The Security Extensions Framework also provides platform-specific security extensions that protect Oracle Solaris from various speculative execution vulnerabilities. Some of these security extensions are always enabled, some can be enabled or disabled, and a few can be managed per process, similar to the extensions in the preceding section. You use the sxadm command to manage the extensions that can be configured. See the sxadm(8) man page.
All SPARC mitigations display in the output of the sxadm status command, but some are not configurable. The following mitigations are configurable:
Hardware BTI Mitigation (HW_BTI) mitigates https://nvd.nist.gov/vuln/detail/CVE-2017-5715 (Branch Target Injection, Spectre Variant 2). HW_BTI is not enabled by default. You must reboot after enabling or disabling it for the changes to take effect. When it is enabled, application performance can slow.
Oracle Solaris provides several speculative execution mitigations for x86 systems. Use the sxadm command to configure them.
Indirect Branch Prediction Barrier (IBPB) mitigates Branch Target Injection, Spectre Variant 2 (https://nvd.nist.gov/vuln/detail/CVE-2017-5715). It is used in the kernel to guarantee that older indirect branches cannot influence predictions of indirect branches in the future. It is enabled by default on systems where it is required and supported. When it is enabled, application performance can slow.
Indirect Branch Restricted Speculation (IBRS) mitigates Branch Target Injection, Spectre Variant 2 (https://nvd.nist.gov/vuln/detail/CVE-2017-5715). At every entry into the kernel, IBRS restricts the speculation of indirect branches. It is enabled by default on systems where it is required and supported. When it is enabled, application performance can slow.
Kernel Page Table Isolation (KPTI) is a software workaround for Meltdown vulnerability (https://nvd.nist.gov/vuln/detail/CVE-2017-5754). It is enabled by default on systems where it is required and supported.
Level 1 Data Cache Flush (L1DF) mitigates https://nvd.nist.gov/vuln/detail/CVE-2018-3646. It flushes sensitive data from the L1D cache to prevent an untrusted guest virtual machine from inferring data from other guest virtual machines. This flush is performed every time the host system enters a virtual machine (VM entry). L1DF is enabled by default on systems where it is required and supported.

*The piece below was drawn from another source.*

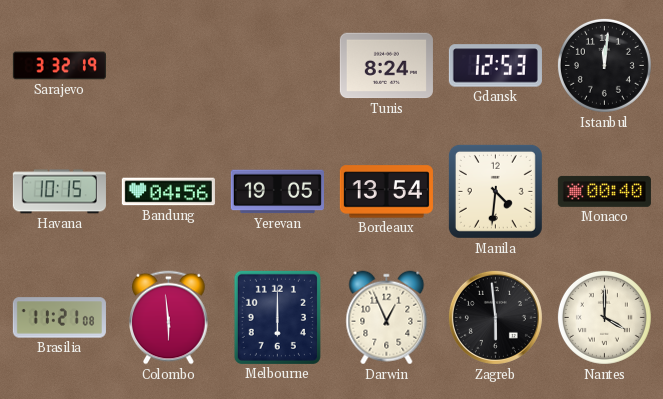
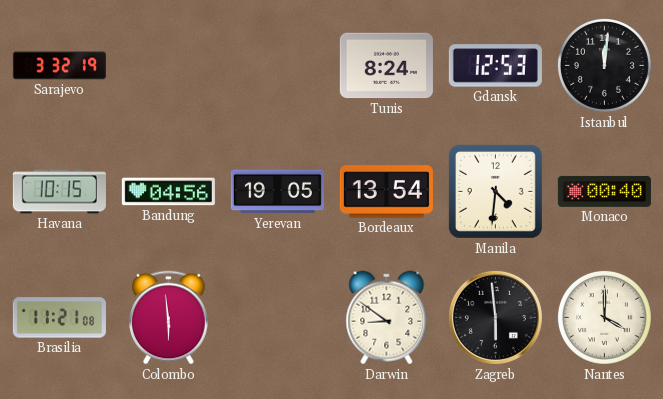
Melbourne: 6:00 -> none
Darwin: 12:56 -> 8:51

Rogue Data Cache Avoidance Mitigation (RDCL_NO) mitigates https://nvd.nist.gov/vuln/detail/CVE-2017-5754?cpeVersion=2.2 and https://nvd.nist.gov/vuln/detail/CVE-2018-3646. It prevents unauthorized disclosure of information to an attacker with local user access through a side-channel analysis of the data cache. RDCL_NO is read-only, and enabled by default on systems where it is required and supported.
Supervisor Mode Access Prevention (SMAP) prevents supervisor mode execution of text that is mapped in userland. It is enabled by default when it is supported by the hardware. Certain applications or drivers can fail when SMAP is enabled.